Stanislav Yefimov

Personal information
- Full name: Stanislav Valeryevich Yefimov
- Date of birth: 9 August 1993 (age 33)
- Place of birth: Moscow, Russia
- Height: 1.70 m (5 ft 7 in)
- Position: Midfielder

Team information
- Current team: EIF
- Number: 31

Senior career*
- Years: Team / Apps / (Gls)
- 2013–2014: Lokomotiv-2 Moscow / 26 / (0)
- 2014–2015: Nosta Novotroitsk / 15 / (1)
- 2015–2016: Khimki / 21 / (1)
- 2016: Riga / 0 / (0)
- 2017: Troitsk
- 2017: Ararat-2 Moscow
- 2018–2019: Yerevan / 27 / (43)
- 2019: Pyunik / 4 / (0)
- 2020–2021: Van / 23 / (4)
- 2021–: EIF / 91 / (24)

= Stanislav Yefimov =

Russian footballer (born 1993)

Stanislav Valeryevich Yefimov (Станислав Валерьевич Ефимов; born 9 August 1993) is a Russian football midfielder who plays for Finnish Ykkösliiga club EIF.

==Club career==
Yefimov made his debut in the Russian Second Division for FC Lokomotiv-2 Moscow on 20 April 2013 in a game against FC Rus Saint Petersburg.

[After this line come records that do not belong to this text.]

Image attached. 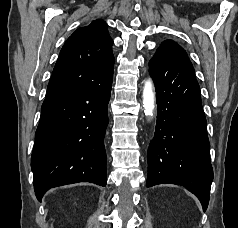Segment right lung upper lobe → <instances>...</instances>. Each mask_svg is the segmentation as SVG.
Returning a JSON list of instances; mask_svg holds the SVG:
<instances>
[{"label":"right lung upper lobe","mask_w":238,"mask_h":228,"mask_svg":"<svg viewBox=\"0 0 238 228\" xmlns=\"http://www.w3.org/2000/svg\"><path fill=\"white\" fill-rule=\"evenodd\" d=\"M113 40L101 19L77 29L65 42L48 84L46 98L100 83L113 72Z\"/></svg>","instance_id":"cb5924a9"}]
</instances>
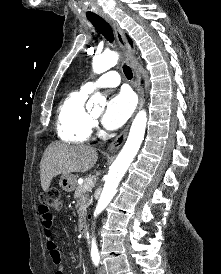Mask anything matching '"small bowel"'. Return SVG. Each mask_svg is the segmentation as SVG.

He made his Russian Football National League debut for FC Khimki on 6 August 2016 in a game against FC Mordovia Saransk.

On 6 June 2019, Yefimov signed for FC Pyunik. On 2 December 2019, Yefimov left Pyunik by mutual consent.

Since 2021, he has played for Ekenäs IF (EIF) in Finland. He debuted in top-tier Veikkausliiga with EIF in the 2024 Veikkausliiga season.